When I first looked at this routine I was going to say something along the lines of it being way too much volume and then I noticed you said "choose 4-6 exercises..."
Personally, I've always prefered full body workouts for beginners. Whether it be something like Starting Strength or a full body routine very similiar but with a few extra movements and repeated 3x a week. The concentration as a novice will be mostly form work anyway, so I tend to recommend them doing key movements more frequently as opposed to a split. For example, with the routine you posted he would only be squatting on four seperate workouts in a month. Following Starting Strength or something similiar it would be 12.
Beginners that I personally deal with I ussually recommend something along the lines of what Lyle McDonald recommends for beginners:
so a basic routine might be
back squat: 5 sets of 5
rdl (or leg curl): 2 sets of 5 or 6-8
bench press: 5 sets of 5
deadlift: 3 sets of 5 (1 heavy set). put cable row here if desired.
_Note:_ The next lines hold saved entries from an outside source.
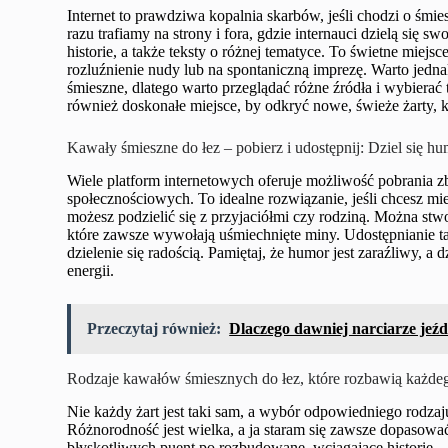
Internet to prawdziwa kopalnia skarbów, jeśli chodzi o śmie
razu trafiamy na strony i fora, gdzie internauci dzielą się 
historie, a także teksty o różnej tematyce. To świetne miejs
rozluźnienie nudy lub na spontaniczną imprezę. Warto jedna
śmieszne, dlatego warto przeglądać różne źródła i wybierać t
również doskonałe miejsce, by odkryć nowe, świeże żarty, kt
Kawały śmieszne do łez – pobierz i udostępnij: Dziel się h
Wiele platform internetowych oferuje możliwość pobrania 
społecznościowych. To idealne rozwiązanie, jeśli chcesz 
możesz podzielić się z przyjaciółmi czy rodziną. Można st
które zawsze wywołają uśmiechnięte miny. Udostępnianie tak
dzielenie się radością. Pamiętaj, że humor jest zaraźliwy, a
energii.
Przeczytaj również:
Dlaczego dawniej narciarze jeźdz
Rodzaje kawałów śmiesznych do łez, które rozbawią każde
Nie każdy żart jest taki sam, a wybór odpowiedniego rodzaj
Różnorodność jest wielka, a ja staram się zawsze dopasować
błyskotliwych puent po rozbudowane, wciągające historie –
overhead press: 1-2X5 or 6-8
arms: 1X8-10 each
abs/low back: 1-2X8-10 each
the goal starting out should be on form over weight. So start light, get form right and add weight gradually, there's no hurry and learning good form upfront pays massive dividendds down the road. on the movements calling for 5X5, I like an ascending pyramid. start light and add 5-10 lbs/set but only if form stays solid. so first workout for back squats, you might go 45, 55, 65, 75, 85. or you might go 45,55,65,65,65 if your form gets sloppy. at the next workout, start heavier on the first set and work up again.
on the 6-8 stuff, pick a moderate weight. when you can do 2 sets of 8 easily, add a little bit of weight.
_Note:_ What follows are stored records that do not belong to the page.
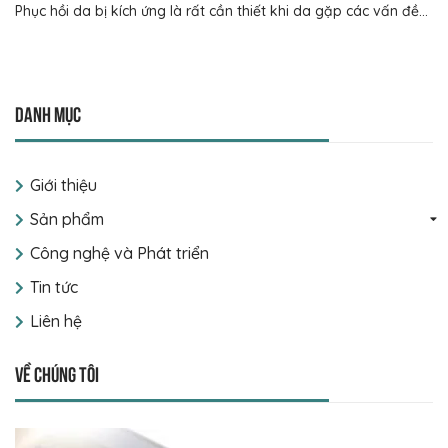
Phục hồi da bị kích ứng là rất cần thiết khi da gặp các vấn đề...
Danh mục
Giới thiệu
Sản phẩm
Công nghệ và Phát triển
Tin tức
Liên hệ
Về chúng tôi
I tend to lean towards this a bit more since you are doing every exercise 3x a week, giving you plenty of practice, whereas with Starting Strength you deadlift 3x over a two week period. An individual would likely progress longer using Starting Strength and that's why I generally lean towards that method on online forums and there's a ton of info on the web on what to do if you hit a plateu, what to do afterwards, etc. For people I help personally I'll approach it a bit differently.
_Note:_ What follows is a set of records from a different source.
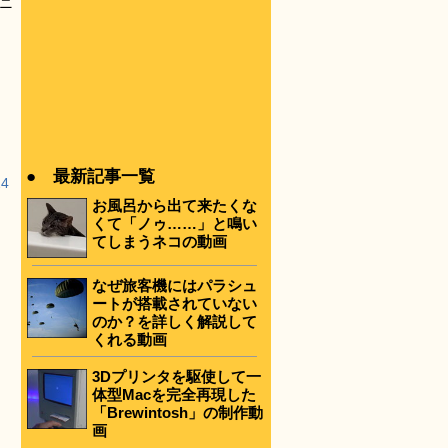
、ニ
● 最新記事一覧
24
お風呂から出て来たくな
くて「ノゥ……」と鳴い
てしまうネコの動画
なぜ旅客機にはパラシュ
ートが搭載されていない
のか？を詳しく解説して
くれる動画
3Dプリンタを駆使して一
体型Macを完全再現した
「Brewintosh」の制作動
画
also why is 1600-1800 to low i'm looking to lose weight that puts me at about a 1000 calorie deficit combine that with working out and it should put me at 2-3 pounds lost per week.
At your weight losing 2-3 pounds a week will likely be alright, but keep in mind that later down the road I wouldn't suggest losing much more than a pound a week. As you get leaner lean body mass loss becomes more of a problem as well as hunger so you wouldn't want as much of a deficit. I would probably start with around 2800-3000 calories and see where it gets you. With an increase in activity and the weight you're at now I think you'd be surprised.
Also, make sure you are getting enough protein as well. Extra protein will help blunt hunger as well as help you maintain lean body mass. I would aim for 1g/lb of LBM. Lean body mass would be determined by your total weight - body fat in pounds. If you don't know your bodyfat percentage just use a calculator like
http://www.freeweightloss.com/calculator1.html. It won't be accurate, but it'll give you a general idea.
Calories are a bit of an estimate because I don't have the ability to weigh the food
Go buy a digital scale.
Besides that I would just recommend keeping track of weight and waist measurements on a weekly basis to keep track of progress and make adjustments when needed.